Problem to solve> Below are some records. Copy every line in them that holds "idées".

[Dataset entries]
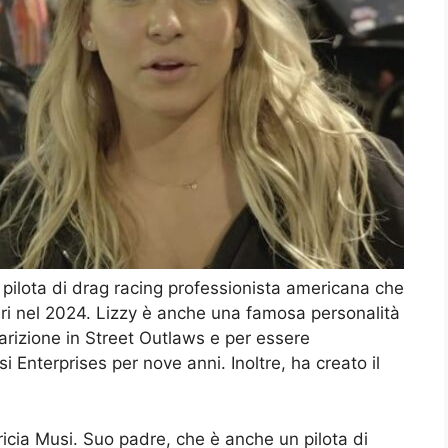
 pilota di drag racing professionista americana che
lari nel 2024. Lizzy è anche una famosa personalità
parizione in Street Outlaws e per essere
i Enterprises per nove anni. Inoltre, ha creato il
ricia Musi. Suo padre, che è anche un pilota di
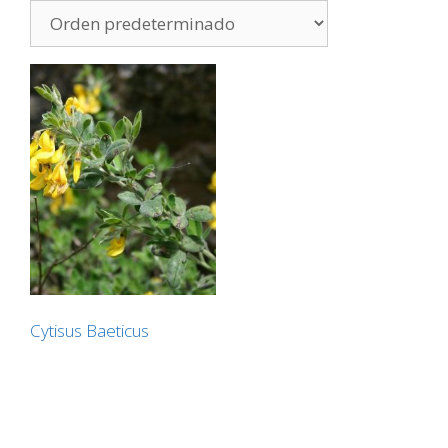
Cytisus Baeticus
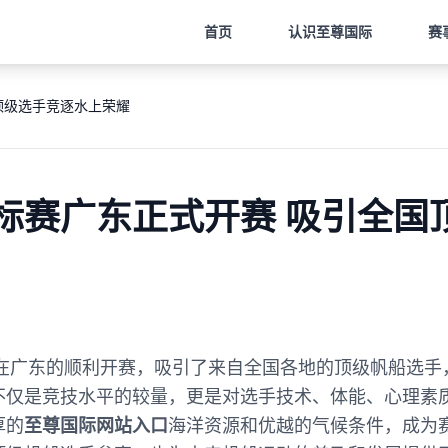
首页
认识
至尊国际
赛
顶级选手竞逐水上荣耀
标赛广东正式开赛 吸引全国
赛在广东的顺利开赛，吸引了来自全国各地的顶级帆船选
不仅是竞技水平的较量，更是对选手技术、体能、心理素
厚的
至尊国际网站入口
海洋资源和优越的气候条件，成为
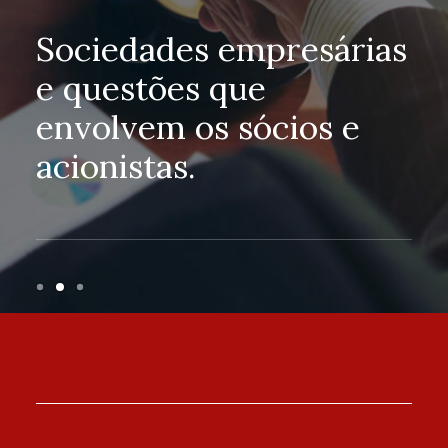
Sociedades empresárias
e questões que
envolvem os sócios e
acionistas.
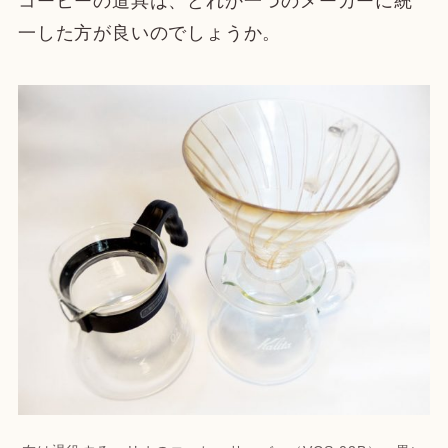
コーヒーの道具は、どれか一つのメーカーに統
一した方が良いのでしょうか。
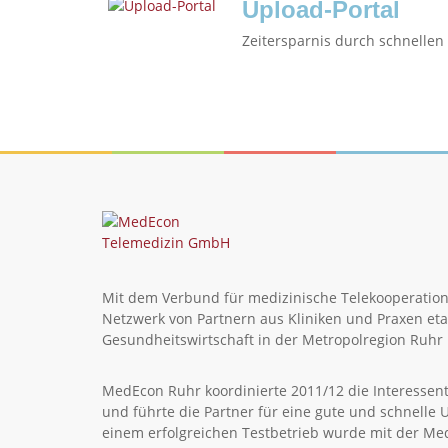
Upload-Portal
Zeitersparnis durch schnelle
Mit dem Verbund für medizinische Telekooperation
Netzwerk von Partnern aus Kliniken und Praxen etab
Gesundheitswirtschaft in der Metropolregion Ruhr i
MedEcon Ruhr koordinierte 2011/12 die Interessen
und führte die Partner für eine gute und schnel
einem erfolgreichen Testbetrieb wurde mit der M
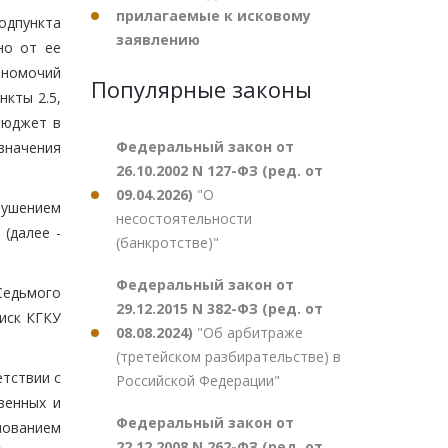
прилагаемые к исковому
одпункта
заявлению
но от ее
лномочий
Популярные законы
кты 2.5,
бюджет в
Федеральный закон от
значения
26.10.2002 N 127-ФЗ (ред. от
09.04.2026)
"О
рушением
несостоятельности
(далее -
(банкротстве)"
Федеральный закон от
Седьмого
29.12.2015 N 382-ФЗ (ред. от
 иск КГКУ
08.08.2024)
"Об арбитраже
(третейском разбирательстве) в
тствии с
Российской Федерации"
венных и
Федеральный закон от
снованием
22.12.2008 N 262-ФЗ (ред. от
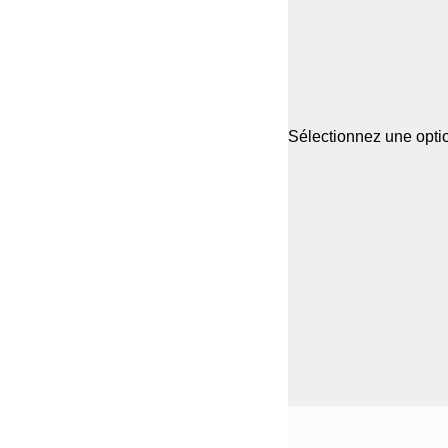
Sélectionnez une optio
Frame
21x30 cm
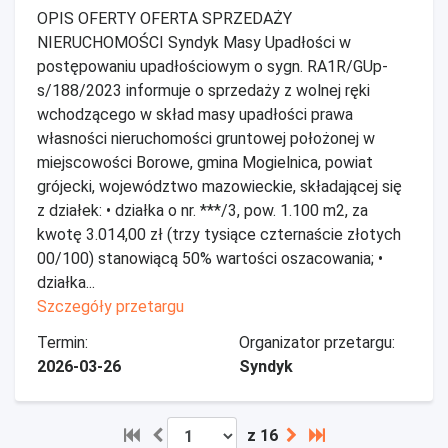
OPIS OFERTY OFERTA SPRZEDAŻY
NIERUCHOMOŚCI Syndyk Masy Upadłości w
postępowaniu upadłościowym o sygn. RA1R/GUp-
s/188/2023 informuje o sprzedaży z wolnej ręki
wchodzącego w skład masy upadłości prawa
własności nieruchomości gruntowej położonej w
miejscowości Borowe, gmina Mogielnica, powiat
grójecki, województwo mazowieckie, składającej się
z działek: • działka o nr. ***/3, pow. 1.100 m2, za
kwotę 3.014,00 zł (trzy tysiące czternaście złotych
00/100) stanowiącą 50% wartości oszacowania; •
działka...
Szczegóły przetargu
Termin:
Organizator przetargu:
2026-03-26
Syndyk
z 16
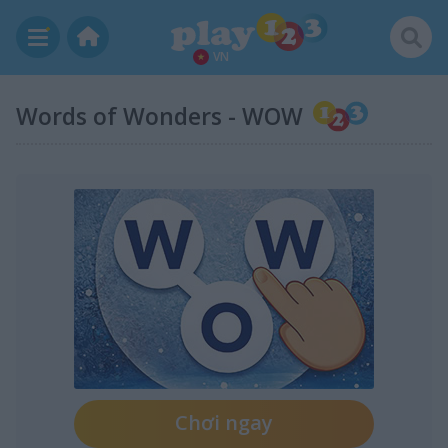
VN
Words of Wonders - WOW
Chơi ngay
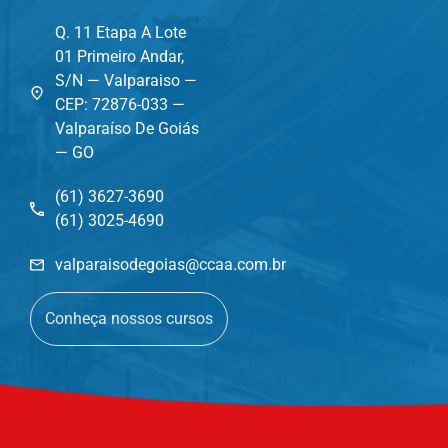
Q. 11 Etapa A Lote
01 Primeiro Andar,
S/N — Valparaiso —
CEP: 72876-033 —
Valparaíso De Goiás
— GO
(61) 3627-3690
(61) 3025-4690
valparaisodegoias@ccaa.com.br
Conheça nossos cursos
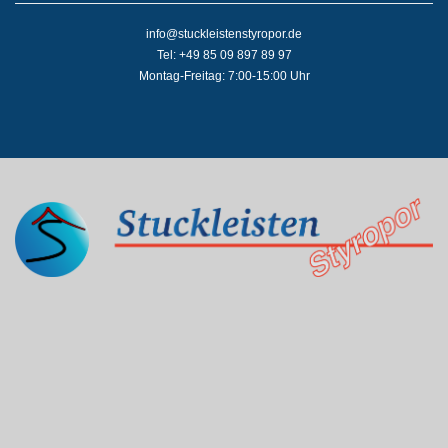
info@stuckleistenstyropor.de
Tel: +49 85 09 897 89 97
Montag-Freitag: 7:00-15:00 Uhr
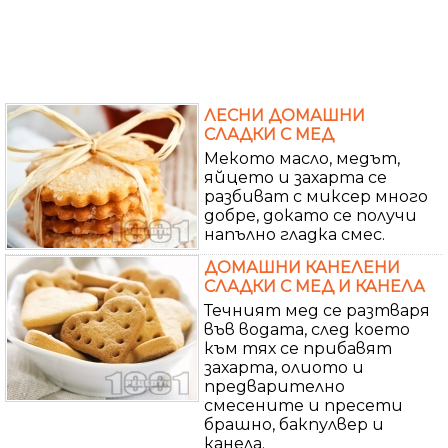
ЛЕСНИ ДОМАШНИ
СЛАДКИ С МЕД
Мекото масло, медът,
яйцето и захарта се
разбиват с миксер много
добре, докато се получи
напълно гладка смес.
ДОМАШНИ КАНЕЛЕНИ
СЛАДКИ С МЕД И КАНЕЛА
Течният мед се разтваря
във водата, след което
към тях се прибавят
захарта, олиото и
предварително
смесените и пресети
брашно, бакпулвер и
канела.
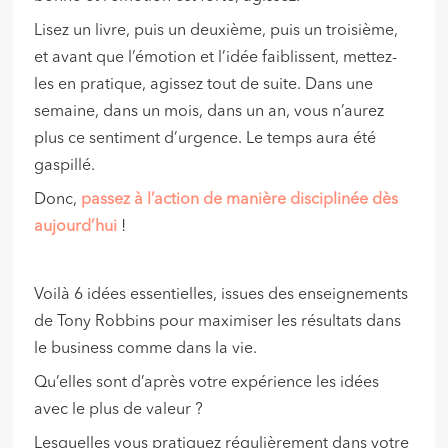
Lisez un livre, puis un deuxième, puis un troisième,
et avant que l’émotion et l’idée faiblissent, mettez-
les en pratique, agissez tout de suite. Dans une
semaine, dans un mois, dans un an, vous n’aurez
plus ce sentiment d’urgence. Le temps aura été
gaspillé.
Donc,
passez à l’action de manière disciplinée dès
aujourd’hui
!
Voilà 6 idées essentielles, issues des enseignements
de Tony Robbins pour maximiser les résultats dans
le business comme dans la vie.
Qu’elles sont d’après votre expérience les idées
avec le plus de valeur ?
Lesquelles vous pratiquez régulièrement dans votre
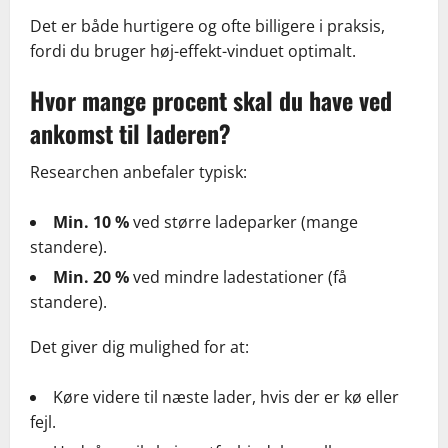
Det er både hurtigere og ofte billigere i praksis,
fordi du bruger høj-effekt-vinduet optimalt.
Hvor mange procent skal du have ved
ankomst til laderen?
Researchen anbefaler typisk:
Min. 10 %
ved større ladeparker (mange
standere).
Min. 20 %
ved mindre ladestationer (få
standere).
Det giver dig mulighed for at:
Køre videre til næste lader, hvis der er kø eller
fejl.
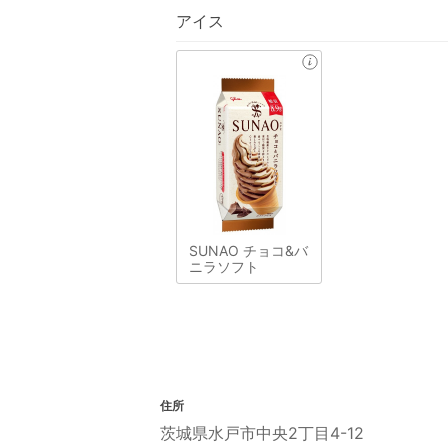
アイス
SUNAO チョコ&バ
ニラソフト
住所
茨城県水戸市中央2丁目4-12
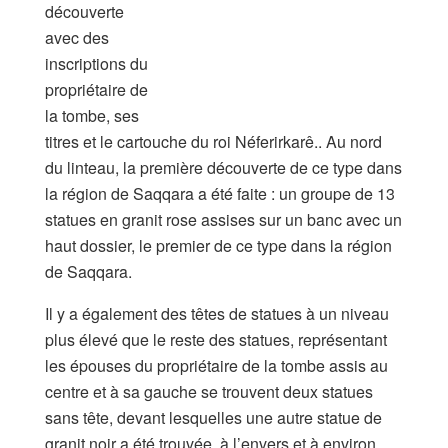
découverte
avec des
inscriptions du
propriétaire de
la tombe, ses
titres et le cartouche du roi Néferirkarê.. Au nord
du linteau, la première découverte de ce type dans
la région de Saqqara a été faite : un groupe de 13
statues en granit rose assises sur un banc avec un
haut dossier, le premier de ce type dans la région
de Saqqara.
Il y a également des têtes de statues à un niveau
plus élevé que le reste des statues, représentant
les épouses du propriétaire de la tombe assis au
centre et à sa gauche se trouvent deux statues
sans tête, devant lesquelles une autre statue de
granit noir a été trouvée, à l’envers et à environ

Exercise output>
Voilà 6 idées essentielles, issues des enseignements
Qu’elles sont d’après votre expérience les idées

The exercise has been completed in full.